*** Opening Data ***
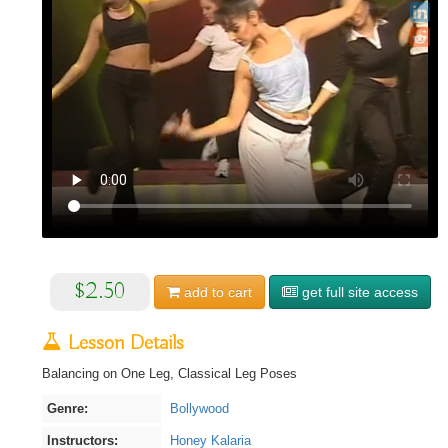
$2.50
add to
cart
get full site access
Lesson Details
Balancing on One Leg, Classical Leg Poses
Genre:
Bollywood
Instructors:
Honey Kalaria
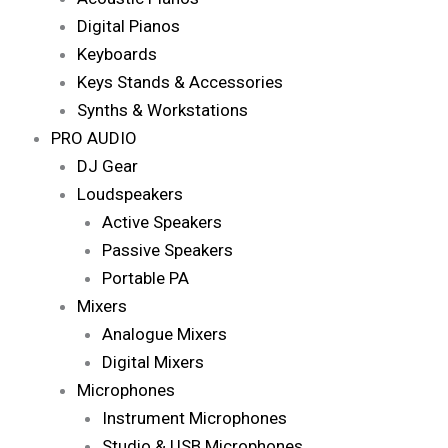
Digital Pianos
Keyboards
Keys Stands & Accessories
Synths & Workstations
PRO AUDIO
DJ Gear
Loudspeakers
Active Speakers
Passive Speakers
Portable PA
Mixers
Analogue Mixers
Digital Mixers
Microphones
Instrument Microphones
Studio & USB Microphones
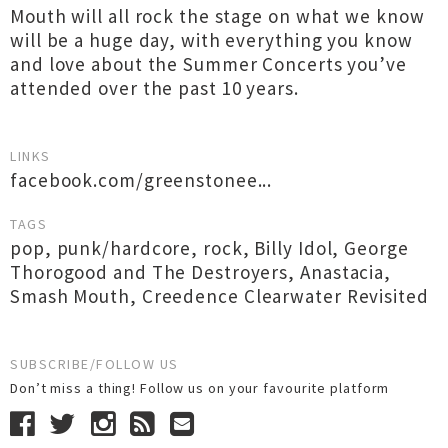
Mouth will all rock the stage on what we know
will be a huge day, with everything you know
and love about the Summer Concerts you’ve
attended over the past 10 years.
LINKS
facebook.com/greenstonee...
TAGS
pop
,
punk/hardcore
,
rock
,
Billy Idol
,
George
Thorogood and The Destroyers
,
Anastacia
,
Smash Mouth
,
Creedence Clearwater Revisited
SUBSCRIBE/FOLLOW US
Don’t miss a thing! Follow us on your favourite platform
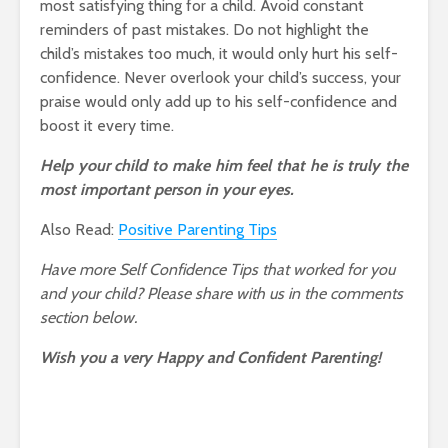
most satisfying thing for a child. Avoid constant
reminders of past mistakes. Do not highlight the
child’s mistakes too much, it would only hurt his self-
confidence. Never overlook your child’s success, your
praise would only add up to his self-confidence and
boost it every time.
Help your child to make him feel that he is truly the
most important person in your eyes.
Also Read:
Positive Parenting Tips
Have more Self Confidence Tips that worked for you
and your child? Please share with us in the comments
section below.
Wish you a very Happy and Confident Parenting!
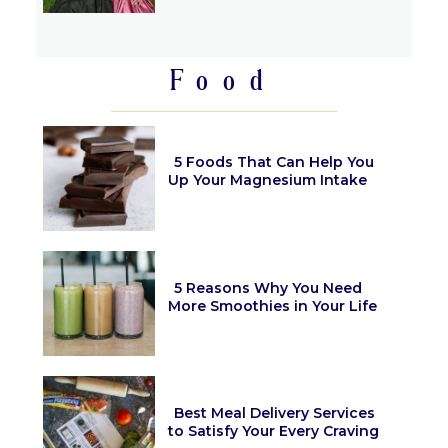
Section
Heading
Food
5 Foods That Can Help You
Up Your Magnesium Intake
Section
Heading
5 Reasons Why You Need
More Smoothies in Your Life
Section
Heading
Best Meal Delivery Services
to Satisfy Your Every Craving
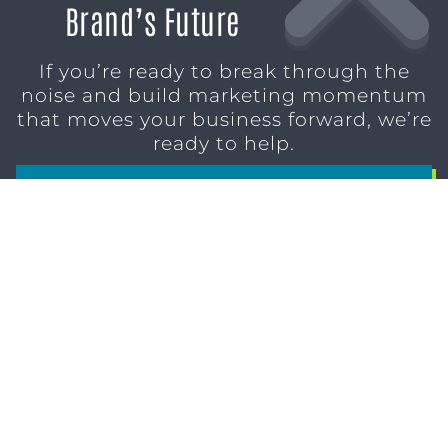
Brand’s Future
If you’re ready to break through the
noise and build marketing momentum
that moves your business forward, we’re
ready to help.
SCHEDULE A CONSULTATION
1611 SAN
(904)
MARCO
232-3001
BLVD
JACKSONVILLE,
FL 32207
MARKETING SERVICES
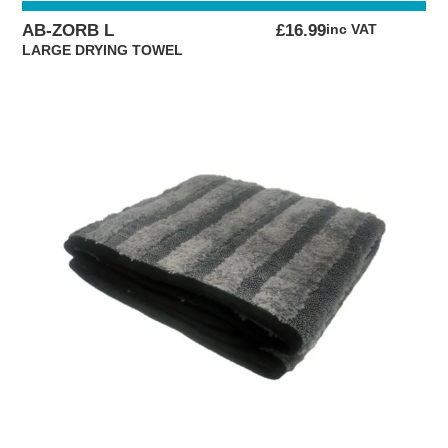
AB-ZORB L
£
16.99
inc VAT
LARGE DRYING TOWEL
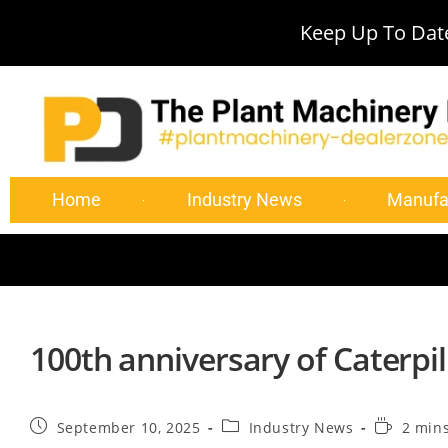
Keep Up To Date
Home
Industry News
Manufa
100th anniversary of Caterpil
September 10, 2025
Industry News
2 min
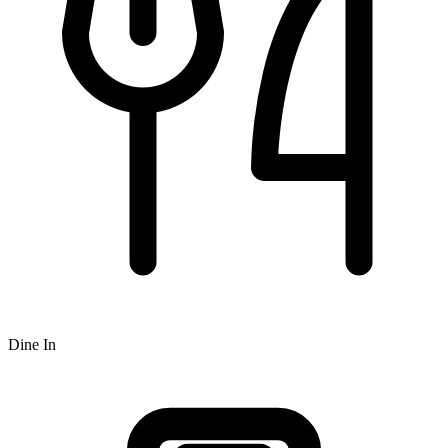
Dine In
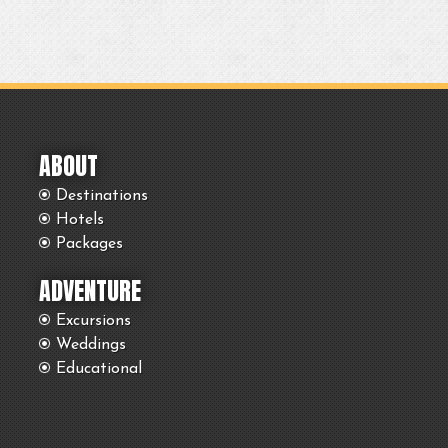
ABOUT
Destinations
Hotels
Packages
ADVENTURE
Excursions
Weddings
Educational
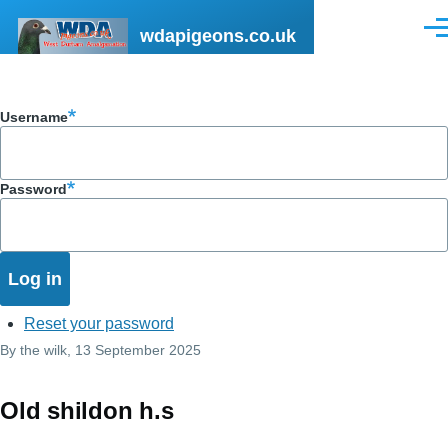
Skip to main content
wdapigeons.co.uk
Men
Username
Password
Reset your password
By
the wilk
, 13 September 2025
Old shildon h.s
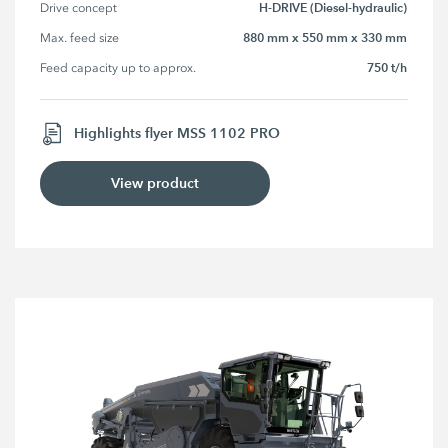
H-DRIVE (Diesel-hydraulic)
Drive concept
880 mm x 550 mm x 330 mm
Max. feed size
750 t/h
Feed capacity up to approx.
Highlights flyer MSS 1102 PRO
View product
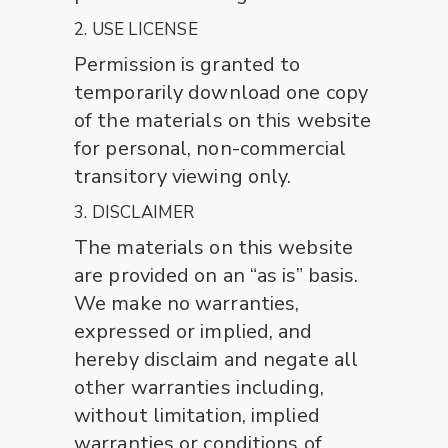
2. USE LICENSE
Permission is granted to
temporarily download one copy
of the materials on this website
for personal, non-commercial
transitory viewing only.
3. DISCLAIMER
The materials on this website
are provided on an “as is” basis.
We make no warranties,
expressed or implied, and
hereby disclaim and negate all
other warranties including,
without limitation, implied
warranties or conditions of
*** Closing Data ***
* **Directions for this task**
Keep to the lines above from the line with "Smash Mouth" to the line with "reminders of past", and set down exactly those, inclusive, with nothing else and every picture left out.

* **Expected answer**
Smash Mouth
,
Creedence Clearwater Revisited
SUBSCRIBE/FOLLOW US
Don’t miss a thing! Follow us on your favourite platform
most satisfying thing for a child. Avoid constant
reminders of past mistakes. Do not highlight the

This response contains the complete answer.